The drama surrounding First Republic Bank has ended. The bank was SEIZED by federal regulators this morning (05-01-2023) after it's stock lost 97% of its value in trading since last year. JP Morgan/CHASE has purchased the assets of the bank and all its branches will re-open as CHASE. Depositor money is safe up to $250,000.
Regulators took possession of First Republic>on Monday, resulting in the third failure of an American bank since March, after a last-ditch effort to persuade rival lenders to keep the ailing bank afloat failed.
JPMorgan Chase, already the largest U.S. bank by several measures, emerged as winner of the weekend auction for First Republic. It will get all of the ailing bank’s deposits and a “substantial majority of assets,” the New York-based bank said.

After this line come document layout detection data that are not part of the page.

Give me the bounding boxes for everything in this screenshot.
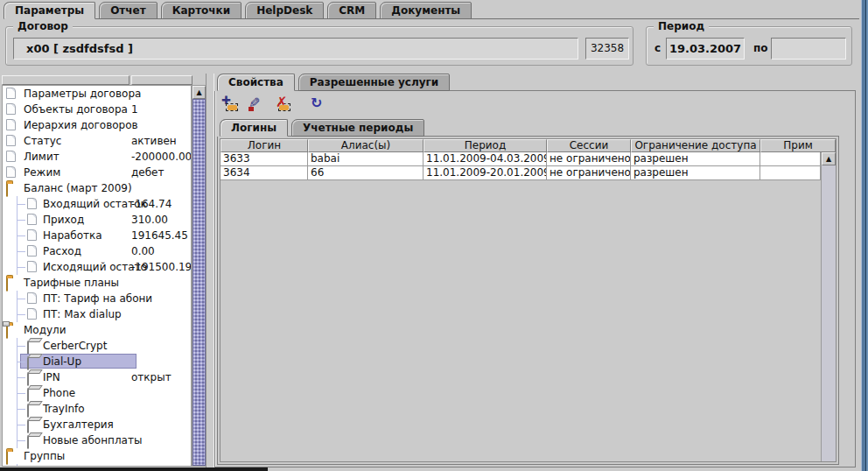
logins-tab-0[interactable]: Логины	[220, 119, 288, 137]
tree-item-Иерархия договоров[interactable]: Иерархия договоров	[3, 117, 191, 133]
period-to-field[interactable]	[771, 38, 846, 60]
table-cell: 3633	[220, 152, 308, 166]
table-row[interactable]: 3633babai11.01.2009-04.03.2009не огранич…	[220, 152, 821, 166]
tree-item-Лимит[interactable]: Лимит-200000.00	[3, 149, 191, 165]
tree-column-header-value[interactable]	[131, 75, 192, 85]
top-tab-0[interactable]: Параметры	[4, 2, 95, 19]
table-cell	[760, 152, 821, 166]
tree-item-Бухгалтерия[interactable]: Бухгалтерия	[3, 417, 191, 432]
tree-item-Dial-Up[interactable]: Dial-Up	[3, 354, 191, 369]
tree-guide-line	[17, 393, 25, 394]
top-tabbar: ПараметрыОтчетКарточкиHelpDeskCRMДокумен…	[4, 2, 859, 19]
scroll-up-icon[interactable]: ▲	[822, 152, 836, 165]
tree-item-Модули[interactable]: Модули	[3, 322, 191, 338]
tree-item-Объекты договора[interactable]: Объекты договора1	[3, 102, 191, 117]
tree-item-label: Иерархия договоров	[24, 117, 138, 133]
top-tab-4[interactable]: CRM	[327, 2, 376, 19]
folder-icon	[6, 325, 8, 339]
document-icon	[6, 151, 16, 162]
table-cell: не ограничено	[547, 166, 631, 180]
tree-guide-line	[17, 236, 25, 236]
logins-table-body: 3633babai11.01.2009-04.03.2009не огранич…	[220, 152, 836, 180]
tree-item-label: IPN	[43, 369, 60, 385]
logins-table-scrollbar[interactable]: ▲	[821, 152, 836, 461]
edit-login-icon[interactable]: ✎	[248, 95, 267, 114]
tree-item-Исходящий остато[interactable]: Исходящий остато-191500.19	[3, 259, 191, 275]
logins-scrollpane: ЛогинАлиас(ы)ПериодСессииОграничение дос…	[220, 138, 836, 462]
tree-scrollbar-thumb[interactable]	[192, 99, 206, 466]
top-tab-2[interactable]: Карточки	[161, 2, 242, 19]
module-panel: СвойстваРазрешенные услуги ✚✎✗↻ ЛогиныУч…	[214, 74, 856, 467]
tree-scrollbar[interactable]: ▲	[192, 85, 206, 467]
tree-item-Приход[interactable]: Приход310.00	[3, 212, 191, 228]
tree-item-Параметры договора[interactable]: Параметры договора	[3, 86, 191, 102]
module-tab-content: ✚✎✗↻ ЛогиныУчетные периоды ЛогинАлиас(ы)…	[214, 91, 856, 467]
tree-item-Баланс (март 2009)[interactable]: Баланс (март 2009)	[3, 180, 191, 196]
tree-item-Наработка[interactable]: Наработка191645.45	[3, 228, 191, 243]
tree-item-label: Приход	[43, 212, 84, 228]
tree-item-label: TrayInfo	[43, 401, 85, 417]
document-icon	[27, 245, 37, 257]
tree-item-value: -164.74	[131, 196, 172, 212]
column-header-Сессии[interactable]: Сессии	[547, 139, 631, 152]
column-header-Период[interactable]: Период	[424, 139, 547, 152]
tree-item-Статус[interactable]: Статусактивен	[3, 133, 191, 149]
period-from-field[interactable]: 19.03.2007	[666, 38, 745, 60]
tree-item-IPN[interactable]: IPNоткрыт	[3, 369, 191, 385]
tree-item-TrayInfo[interactable]: TrayInfo	[3, 401, 191, 417]
column-header-Ограничение доступа[interactable]: Ограничение доступа	[631, 139, 760, 152]
table-cell: babai	[308, 152, 424, 166]
tree-item-Тарифные планы[interactable]: Тарифные планы	[3, 275, 191, 291]
module-tab-1[interactable]: Разрешенные услуги	[298, 74, 450, 91]
tree-item-label: Баланс (март 2009)	[24, 180, 132, 196]
document-icon	[27, 229, 37, 241]
tree-item-label: Тарифные планы	[24, 275, 119, 291]
tree-item-value: 1	[131, 102, 138, 117]
delete-login-icon[interactable]: ✗	[274, 95, 293, 114]
contract-field[interactable]: x00 [ zsdfdsfsd ]	[13, 38, 578, 60]
tree-item-CerberCrypt[interactable]: CerberCrypt	[3, 338, 191, 354]
refresh-icon[interactable]: ↻	[309, 95, 328, 114]
tree-column-header-name[interactable]	[2, 75, 130, 85]
top-tab-1[interactable]: Отчет	[99, 2, 158, 19]
table-cell: разрешен	[631, 166, 760, 180]
table-row[interactable]: 36346611.01.2009-20.01.2009не ограничено…	[220, 166, 821, 180]
add-login-icon[interactable]: ✚	[221, 95, 241, 114]
tree-item-Группы[interactable]: Группы	[3, 448, 191, 464]
panel-splitter[interactable]	[206, 74, 214, 471]
table-cell: разрешен	[631, 152, 760, 166]
table-cell: не ограничено	[547, 152, 631, 166]
tree-guide-line	[17, 409, 25, 410]
table-cell: 11.01.2009-20.01.2009	[424, 166, 547, 180]
tree-guide-line	[17, 314, 25, 315]
module-tab-0[interactable]: Свойства	[217, 74, 295, 91]
tree-item-Входящий остаток[interactable]: Входящий остаток-164.74	[3, 196, 191, 212]
contract-groupbox: Договор x00 [ zsdfdsfsd ] 32358	[5, 26, 634, 66]
tree-item-label: Режим	[24, 165, 60, 180]
top-tab-5[interactable]: Документы	[380, 2, 472, 19]
tree-item-S[interactable]: S	[3, 464, 191, 467]
contract-id-field[interactable]: 32358	[585, 38, 629, 60]
module-box-icon	[27, 356, 29, 370]
tree-item-ПТ: Тариф на абони[interactable]: ПТ: Тариф на абони	[3, 291, 191, 306]
tree-item-label: ПТ: Тариф на абони	[43, 291, 152, 306]
red-x-glyph: ✗	[276, 94, 287, 110]
document-icon	[27, 214, 37, 225]
tree-guide-line	[17, 464, 18, 467]
tree-item-Расход[interactable]: Расход0.00	[3, 243, 191, 259]
tree-item-ПТ: Max dialup[interactable]: ПТ: Max dialup	[3, 306, 191, 322]
column-header-Алиас(ы)[interactable]: Алиас(ы)	[308, 139, 424, 152]
column-header-Прим[interactable]: Прим	[760, 139, 836, 152]
tree-item-Новые абонплаты[interactable]: Новые абонплаты	[3, 432, 191, 448]
period-groupbox: Период с 19.03.2007 по	[646, 26, 852, 66]
tree-item-Phone[interactable]: Phone	[3, 385, 191, 401]
period-group-title: Период	[654, 20, 709, 32]
column-header-Логин[interactable]: Логин	[220, 139, 308, 152]
logins-table-header: ЛогинАлиас(ы)ПериодСессииОграничение дос…	[220, 139, 836, 152]
document-icon	[6, 88, 16, 99]
logins-tab-1[interactable]: Учетные периоды	[291, 119, 424, 137]
scroll-up-icon[interactable]: ▲	[192, 86, 206, 99]
top-tab-3[interactable]: HelpDesk	[245, 2, 324, 19]
tree-item-label: Dial-Up	[43, 354, 81, 369]
tree-item-Режим[interactable]: Режимдебет	[3, 165, 191, 180]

JPMorgan is getting about $92 billion in deposits in the deal, which includes the $30 billion that it and other large banks put into First Republic last month. The bank is taking on $173 billion in loans and $30 billion in securities as well.
The Federal Deposit Insurance Corporation agreed to share losses on mortgages and commercial loans that JPMorgan assumed in the transaction, and also provided it with a $50 billion credit line.
Since the sudden collapse of Silicon Valley Bank in March, attention has focused on First Republic as the weakest link in the U.S. banking system. Like SVB, which catered to the tech startup community, First Republic was also a California-based specialty lender of sorts. It focused on serving rich coastal Americans, enticing them with low-rate mortgages in exchange for leaving cash at the bank.
But that model unraveled in the wake of the SVB collapse, as First Republic clients withdrew more than $100 billion in deposits, the bank revealed in its earnings report April 24. Institutions with a high proportion of uninsured deposits like SVB and First Republic found themselves vulnerable because clients feared losing savings in a bank run.
Shares of First Republic had lost 97% as of Friday’s close.